Speaking at a demonstration opposed to the coalition’s social policies, and with an eye to the state’s borders with Poland and the Czech Republic, Lafontaine declared it was the state’s duty to protect German fathers and mothers from having their jobs taken by foreign workers. Lafontaine’s statement was no slip of the tongue. In his most recent book, he refers to “forced immigration” supposedly shoved down the nation’s throat by Germany’s elite, and declares his aim of withdrawing citizenship from all those who “don’t speak the German language, don’t pay their share of taxes or help finance the social state.”

While official German political circles admonish the German population for its alleged xenophobia, it is the explosive combination of social devastation and nationalist politics propagated since reunification by the German elite—both the conservative right and the official left—which has created fertile soil for the growth of right-wing radicalism and outbursts such as that which took place in Mügeln.

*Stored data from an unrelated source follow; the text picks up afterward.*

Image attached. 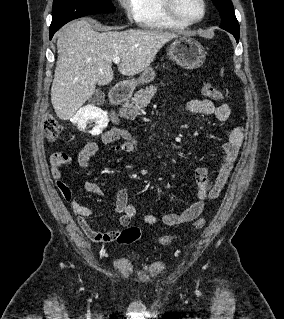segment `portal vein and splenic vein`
Here are the masks:
<instances>
[{
  "label": "portal vein and splenic vein",
  "mask_w": 284,
  "mask_h": 319,
  "mask_svg": "<svg viewBox=\"0 0 284 319\" xmlns=\"http://www.w3.org/2000/svg\"><path fill=\"white\" fill-rule=\"evenodd\" d=\"M112 61H113L114 63H116V64H119L120 61H121V59H120L119 57H115V58L112 59Z\"/></svg>",
  "instance_id": "portal-vein-and-splenic-vein-1"
}]
</instances>
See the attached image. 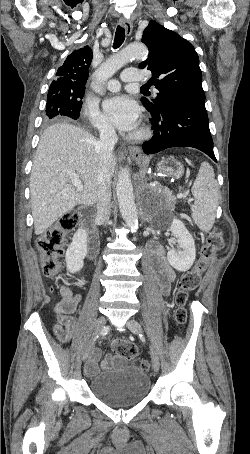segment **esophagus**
Instances as JSON below:
<instances>
[{"label": "esophagus", "instance_id": "obj_1", "mask_svg": "<svg viewBox=\"0 0 250 454\" xmlns=\"http://www.w3.org/2000/svg\"><path fill=\"white\" fill-rule=\"evenodd\" d=\"M119 24H120V26H122L125 29L128 36L131 35L132 30H133V24L130 20L121 18L119 20ZM129 154L133 160L142 159V150L139 146H131L129 148Z\"/></svg>", "mask_w": 250, "mask_h": 454}]
</instances>
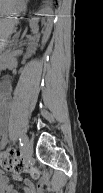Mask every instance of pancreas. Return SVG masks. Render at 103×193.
Here are the masks:
<instances>
[{"label": "pancreas", "mask_w": 103, "mask_h": 193, "mask_svg": "<svg viewBox=\"0 0 103 193\" xmlns=\"http://www.w3.org/2000/svg\"><path fill=\"white\" fill-rule=\"evenodd\" d=\"M13 45H15V42H11L10 45H9V47H11V46H13ZM7 51H10V49H8ZM5 56H6V54L3 55V57H5Z\"/></svg>", "instance_id": "cf45deb5"}]
</instances>
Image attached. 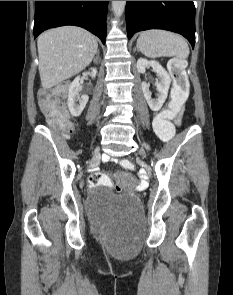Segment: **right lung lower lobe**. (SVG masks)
Listing matches in <instances>:
<instances>
[{"label":"right lung lower lobe","instance_id":"right-lung-lower-lobe-1","mask_svg":"<svg viewBox=\"0 0 233 295\" xmlns=\"http://www.w3.org/2000/svg\"><path fill=\"white\" fill-rule=\"evenodd\" d=\"M108 1H35L34 37L62 25L83 27L105 44Z\"/></svg>","mask_w":233,"mask_h":295}]
</instances>
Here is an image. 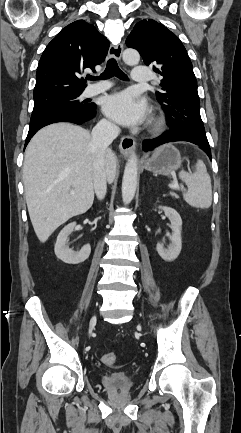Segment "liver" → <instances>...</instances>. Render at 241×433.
Here are the masks:
<instances>
[{
  "label": "liver",
  "mask_w": 241,
  "mask_h": 433,
  "mask_svg": "<svg viewBox=\"0 0 241 433\" xmlns=\"http://www.w3.org/2000/svg\"><path fill=\"white\" fill-rule=\"evenodd\" d=\"M90 133L70 123L39 130L29 142L23 163L27 208L40 242L70 218L85 213L94 201ZM117 158L105 151L106 179L116 176ZM71 188L74 194H71Z\"/></svg>",
  "instance_id": "6515ba94"
}]
</instances>
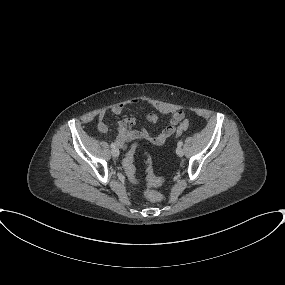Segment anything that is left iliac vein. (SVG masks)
<instances>
[{
    "mask_svg": "<svg viewBox=\"0 0 285 285\" xmlns=\"http://www.w3.org/2000/svg\"><path fill=\"white\" fill-rule=\"evenodd\" d=\"M176 154L179 156V157H182L184 155V151L181 147H177L176 149Z\"/></svg>",
    "mask_w": 285,
    "mask_h": 285,
    "instance_id": "left-iliac-vein-1",
    "label": "left iliac vein"
}]
</instances>
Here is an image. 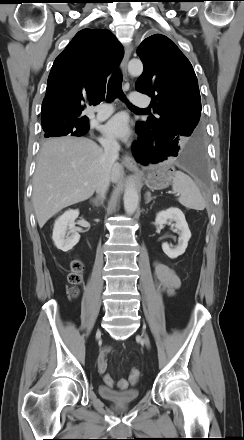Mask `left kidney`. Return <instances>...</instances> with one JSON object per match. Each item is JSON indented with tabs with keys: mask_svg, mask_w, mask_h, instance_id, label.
I'll return each mask as SVG.
<instances>
[{
	"mask_svg": "<svg viewBox=\"0 0 244 440\" xmlns=\"http://www.w3.org/2000/svg\"><path fill=\"white\" fill-rule=\"evenodd\" d=\"M155 222L159 225L175 222V227L181 231L179 243L175 248H171L167 243H163L162 249L171 259L182 255L188 246L189 239L191 238V232L183 212L178 208L171 207L165 211L159 212L156 216Z\"/></svg>",
	"mask_w": 244,
	"mask_h": 440,
	"instance_id": "obj_1",
	"label": "left kidney"
}]
</instances>
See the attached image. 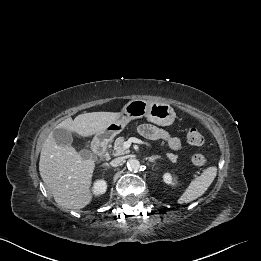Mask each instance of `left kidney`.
<instances>
[{
    "mask_svg": "<svg viewBox=\"0 0 261 261\" xmlns=\"http://www.w3.org/2000/svg\"><path fill=\"white\" fill-rule=\"evenodd\" d=\"M163 180H164V182L167 183V184H173V178H172V176H171L170 173H165V174L163 175Z\"/></svg>",
    "mask_w": 261,
    "mask_h": 261,
    "instance_id": "obj_1",
    "label": "left kidney"
}]
</instances>
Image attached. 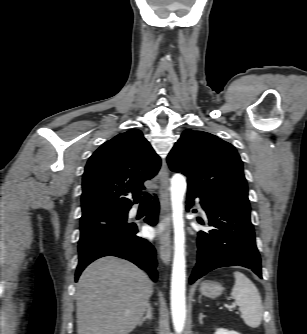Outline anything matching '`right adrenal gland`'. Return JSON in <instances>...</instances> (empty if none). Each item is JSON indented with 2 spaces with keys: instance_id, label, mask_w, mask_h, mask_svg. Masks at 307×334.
Here are the masks:
<instances>
[{
  "instance_id": "obj_1",
  "label": "right adrenal gland",
  "mask_w": 307,
  "mask_h": 334,
  "mask_svg": "<svg viewBox=\"0 0 307 334\" xmlns=\"http://www.w3.org/2000/svg\"><path fill=\"white\" fill-rule=\"evenodd\" d=\"M153 318V309L150 304H148L147 309H146V315L141 319L139 322V325H142L144 321L147 319L152 320Z\"/></svg>"
}]
</instances>
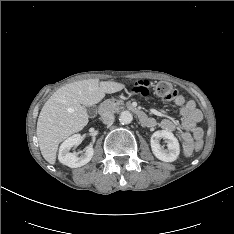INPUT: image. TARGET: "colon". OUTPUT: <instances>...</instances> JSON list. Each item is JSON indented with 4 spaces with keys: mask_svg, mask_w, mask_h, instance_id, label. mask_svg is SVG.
<instances>
[{
    "mask_svg": "<svg viewBox=\"0 0 234 234\" xmlns=\"http://www.w3.org/2000/svg\"><path fill=\"white\" fill-rule=\"evenodd\" d=\"M130 90L144 97H149L152 95V93H154L155 95L163 99H171L175 94V91L172 89L171 85L166 82L158 83L154 88V92H152L150 83L147 80H140L136 82L131 86ZM201 146V143L197 142L194 145V148L195 150H199Z\"/></svg>",
    "mask_w": 234,
    "mask_h": 234,
    "instance_id": "5ec220e1",
    "label": "colon"
}]
</instances>
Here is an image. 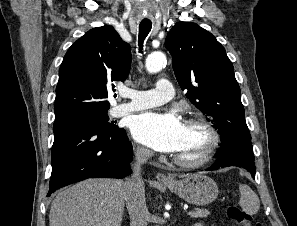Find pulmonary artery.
Listing matches in <instances>:
<instances>
[{
  "label": "pulmonary artery",
  "mask_w": 297,
  "mask_h": 226,
  "mask_svg": "<svg viewBox=\"0 0 297 226\" xmlns=\"http://www.w3.org/2000/svg\"><path fill=\"white\" fill-rule=\"evenodd\" d=\"M121 95L129 98L130 102L120 104L113 109L112 113L117 117L126 113L165 104L173 98L174 89L170 81L159 79L154 89L147 91L129 90L123 92Z\"/></svg>",
  "instance_id": "pulmonary-artery-1"
}]
</instances>
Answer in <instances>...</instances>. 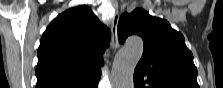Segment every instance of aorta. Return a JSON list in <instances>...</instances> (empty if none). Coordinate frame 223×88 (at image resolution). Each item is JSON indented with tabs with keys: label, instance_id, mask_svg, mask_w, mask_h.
Returning <instances> with one entry per match:
<instances>
[{
	"label": "aorta",
	"instance_id": "762f6f07",
	"mask_svg": "<svg viewBox=\"0 0 223 88\" xmlns=\"http://www.w3.org/2000/svg\"><path fill=\"white\" fill-rule=\"evenodd\" d=\"M143 53V41L139 37L129 38L116 54L112 65L113 88H133L135 67Z\"/></svg>",
	"mask_w": 223,
	"mask_h": 88
}]
</instances>
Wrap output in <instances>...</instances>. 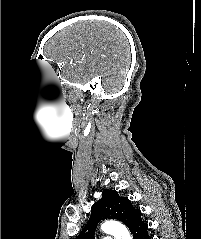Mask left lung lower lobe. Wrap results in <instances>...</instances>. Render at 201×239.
<instances>
[{
  "instance_id": "0a47b994",
  "label": "left lung lower lobe",
  "mask_w": 201,
  "mask_h": 239,
  "mask_svg": "<svg viewBox=\"0 0 201 239\" xmlns=\"http://www.w3.org/2000/svg\"><path fill=\"white\" fill-rule=\"evenodd\" d=\"M148 224L141 223L140 225L136 226L133 231L131 232L133 239H151L148 234Z\"/></svg>"
}]
</instances>
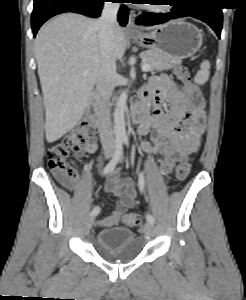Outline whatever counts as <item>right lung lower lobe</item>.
<instances>
[{"label":"right lung lower lobe","mask_w":246,"mask_h":300,"mask_svg":"<svg viewBox=\"0 0 246 300\" xmlns=\"http://www.w3.org/2000/svg\"><path fill=\"white\" fill-rule=\"evenodd\" d=\"M106 0H34L31 16V27L34 37L41 25L49 18L64 12H75L97 18L101 14ZM119 2V0H114ZM120 25L125 26L128 21V9L122 5L118 13Z\"/></svg>","instance_id":"obj_1"}]
</instances>
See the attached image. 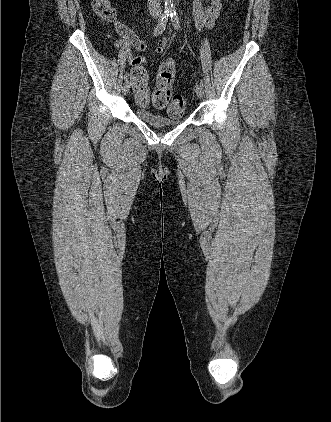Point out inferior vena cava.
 <instances>
[{"label":"inferior vena cava","mask_w":331,"mask_h":422,"mask_svg":"<svg viewBox=\"0 0 331 422\" xmlns=\"http://www.w3.org/2000/svg\"><path fill=\"white\" fill-rule=\"evenodd\" d=\"M149 9L151 11H159L160 9V0H148Z\"/></svg>","instance_id":"inferior-vena-cava-1"}]
</instances>
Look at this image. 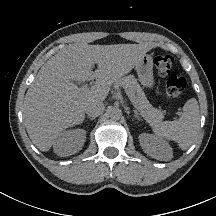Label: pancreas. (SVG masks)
Here are the masks:
<instances>
[{
    "label": "pancreas",
    "instance_id": "obj_1",
    "mask_svg": "<svg viewBox=\"0 0 216 216\" xmlns=\"http://www.w3.org/2000/svg\"><path fill=\"white\" fill-rule=\"evenodd\" d=\"M116 88L123 87L134 94L136 108L140 111L144 119L151 125H157L163 120V112L155 109L147 100L137 79L133 75L120 78L114 83Z\"/></svg>",
    "mask_w": 216,
    "mask_h": 216
}]
</instances>
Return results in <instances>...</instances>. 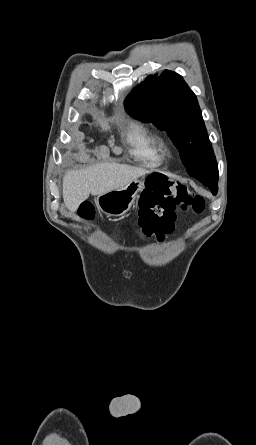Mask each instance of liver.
I'll return each instance as SVG.
<instances>
[{
  "label": "liver",
  "mask_w": 256,
  "mask_h": 445,
  "mask_svg": "<svg viewBox=\"0 0 256 445\" xmlns=\"http://www.w3.org/2000/svg\"><path fill=\"white\" fill-rule=\"evenodd\" d=\"M149 170L125 164L101 163L83 170L67 171L63 178V199L70 211H75L89 195H101L124 187Z\"/></svg>",
  "instance_id": "obj_1"
}]
</instances>
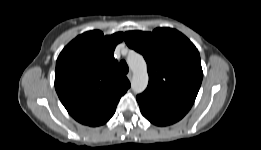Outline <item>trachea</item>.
Listing matches in <instances>:
<instances>
[{
  "instance_id": "1",
  "label": "trachea",
  "mask_w": 261,
  "mask_h": 150,
  "mask_svg": "<svg viewBox=\"0 0 261 150\" xmlns=\"http://www.w3.org/2000/svg\"><path fill=\"white\" fill-rule=\"evenodd\" d=\"M120 69L125 74L129 71L128 65L124 60L120 62Z\"/></svg>"
}]
</instances>
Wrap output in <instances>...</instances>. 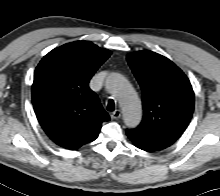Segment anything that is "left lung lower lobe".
Returning a JSON list of instances; mask_svg holds the SVG:
<instances>
[{
  "label": "left lung lower lobe",
  "mask_w": 220,
  "mask_h": 196,
  "mask_svg": "<svg viewBox=\"0 0 220 196\" xmlns=\"http://www.w3.org/2000/svg\"><path fill=\"white\" fill-rule=\"evenodd\" d=\"M129 139L133 142V144L138 147L139 149H142L147 152H153V151H158L156 148L150 146L148 143H146L143 139L140 137L136 136L130 131H126Z\"/></svg>",
  "instance_id": "obj_1"
}]
</instances>
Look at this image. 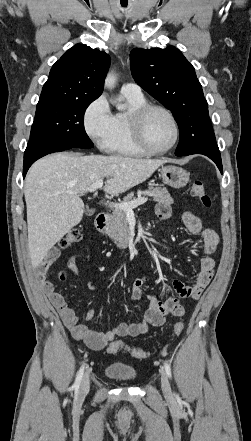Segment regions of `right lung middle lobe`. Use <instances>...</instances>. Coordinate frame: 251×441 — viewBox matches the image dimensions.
Listing matches in <instances>:
<instances>
[{"label": "right lung middle lobe", "mask_w": 251, "mask_h": 441, "mask_svg": "<svg viewBox=\"0 0 251 441\" xmlns=\"http://www.w3.org/2000/svg\"><path fill=\"white\" fill-rule=\"evenodd\" d=\"M96 98L38 102L30 140L69 148H92L84 113Z\"/></svg>", "instance_id": "obj_1"}]
</instances>
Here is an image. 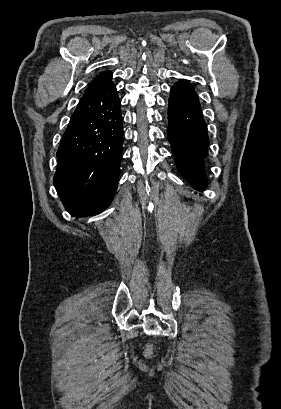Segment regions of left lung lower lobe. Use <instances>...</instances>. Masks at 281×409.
<instances>
[{
  "mask_svg": "<svg viewBox=\"0 0 281 409\" xmlns=\"http://www.w3.org/2000/svg\"><path fill=\"white\" fill-rule=\"evenodd\" d=\"M168 139L181 174L204 187L209 138L198 95L186 80L175 83L168 102Z\"/></svg>",
  "mask_w": 281,
  "mask_h": 409,
  "instance_id": "1",
  "label": "left lung lower lobe"
}]
</instances>
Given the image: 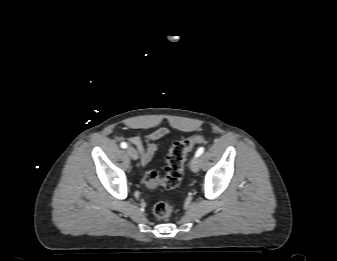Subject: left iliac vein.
I'll return each instance as SVG.
<instances>
[{
	"mask_svg": "<svg viewBox=\"0 0 337 261\" xmlns=\"http://www.w3.org/2000/svg\"><path fill=\"white\" fill-rule=\"evenodd\" d=\"M190 168L193 172H197L199 170V159L198 157H193L190 162Z\"/></svg>",
	"mask_w": 337,
	"mask_h": 261,
	"instance_id": "1",
	"label": "left iliac vein"
}]
</instances>
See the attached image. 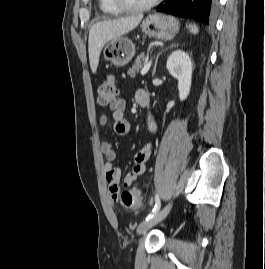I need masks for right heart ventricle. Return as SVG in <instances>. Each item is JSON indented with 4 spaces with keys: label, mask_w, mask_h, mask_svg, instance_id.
<instances>
[{
    "label": "right heart ventricle",
    "mask_w": 265,
    "mask_h": 269,
    "mask_svg": "<svg viewBox=\"0 0 265 269\" xmlns=\"http://www.w3.org/2000/svg\"><path fill=\"white\" fill-rule=\"evenodd\" d=\"M99 7L106 14H119V13H121V10L118 9L112 3V0H99Z\"/></svg>",
    "instance_id": "1"
}]
</instances>
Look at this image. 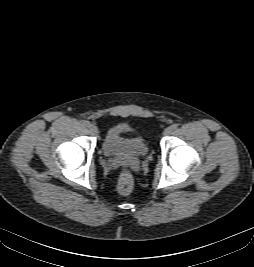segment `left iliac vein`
Masks as SVG:
<instances>
[{
	"mask_svg": "<svg viewBox=\"0 0 254 267\" xmlns=\"http://www.w3.org/2000/svg\"><path fill=\"white\" fill-rule=\"evenodd\" d=\"M172 131H173V127L169 126L163 131V135L164 136H168V135H170L172 133Z\"/></svg>",
	"mask_w": 254,
	"mask_h": 267,
	"instance_id": "1",
	"label": "left iliac vein"
}]
</instances>
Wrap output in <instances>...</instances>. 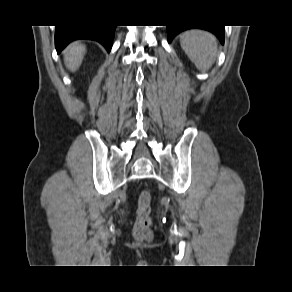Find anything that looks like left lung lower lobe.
Returning <instances> with one entry per match:
<instances>
[{
  "instance_id": "1",
  "label": "left lung lower lobe",
  "mask_w": 292,
  "mask_h": 292,
  "mask_svg": "<svg viewBox=\"0 0 292 292\" xmlns=\"http://www.w3.org/2000/svg\"><path fill=\"white\" fill-rule=\"evenodd\" d=\"M190 28H201L208 30L215 34L220 42L224 43V26H210V25H169L167 26L168 32V42H171L172 39L181 31L190 29Z\"/></svg>"
}]
</instances>
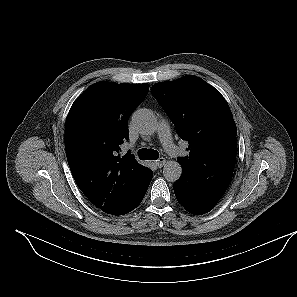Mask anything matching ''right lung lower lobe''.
I'll use <instances>...</instances> for the list:
<instances>
[{
	"instance_id": "1",
	"label": "right lung lower lobe",
	"mask_w": 297,
	"mask_h": 297,
	"mask_svg": "<svg viewBox=\"0 0 297 297\" xmlns=\"http://www.w3.org/2000/svg\"><path fill=\"white\" fill-rule=\"evenodd\" d=\"M152 177H153V173L151 172L149 177L145 180V182L141 185V187L135 192V194L129 199V201L121 209L113 213V215H123L135 209L142 202Z\"/></svg>"
}]
</instances>
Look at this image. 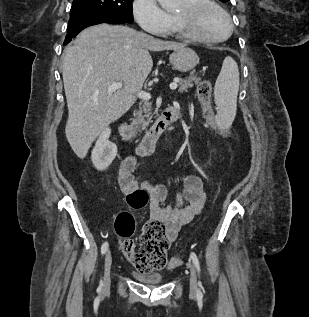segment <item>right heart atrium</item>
Returning <instances> with one entry per match:
<instances>
[{"instance_id":"1","label":"right heart atrium","mask_w":309,"mask_h":317,"mask_svg":"<svg viewBox=\"0 0 309 317\" xmlns=\"http://www.w3.org/2000/svg\"><path fill=\"white\" fill-rule=\"evenodd\" d=\"M132 12L138 25L150 34L158 35L170 26L169 16L157 0H134Z\"/></svg>"}]
</instances>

Recent polls have revealed that far from succumbing to “xenophobic sentiments,” the German population is extremely concerned over the growth of social inequality, and is moving to the left. The reaction of the German political establishment to such a development is to divert attention from its economic policies by demonising certain communities, such as the country’s Islamic minority or workers from Eastern Europe, while increasing the police powers of the state. This is the real significance of the call by Kurt Beck and others for increased state powers to deal with the extreme right.